* _PROBLEM TO SOLVE_:
Starting from the line that contains "DD13/DD15/DD16/MBE4000 • Replaces", output every remaining line of the records below exactly as it appears, that line and the last one included.

(EXERCISE INPUT begins)

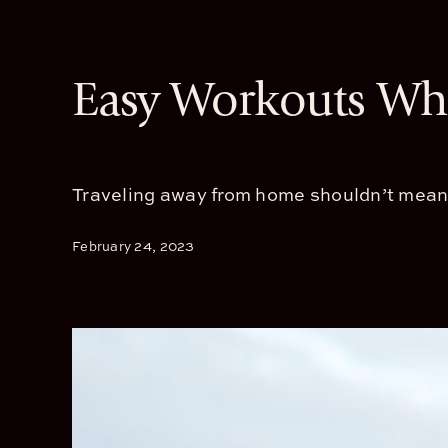
Easy Workouts Whi
Traveling away from home shouldn’t mean sa
February 24, 2023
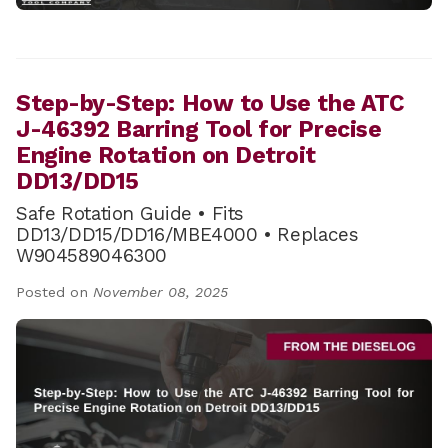
Step-by-Step: How to Use the ATC
J-46392 Barring Tool for Precise
Engine Rotation on Detroit
DD13/DD15
Safe Rotation Guide • Fits
DD13/DD15/DD16/MBE4000 • Replaces
W904589046300
Posted on
November 08, 2025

(EXERCISE INPUT ends)

* _ANSWER AREA_:
DD13/DD15/DD16/MBE4000 • Replaces
W904589046300
Posted on
November 08, 2025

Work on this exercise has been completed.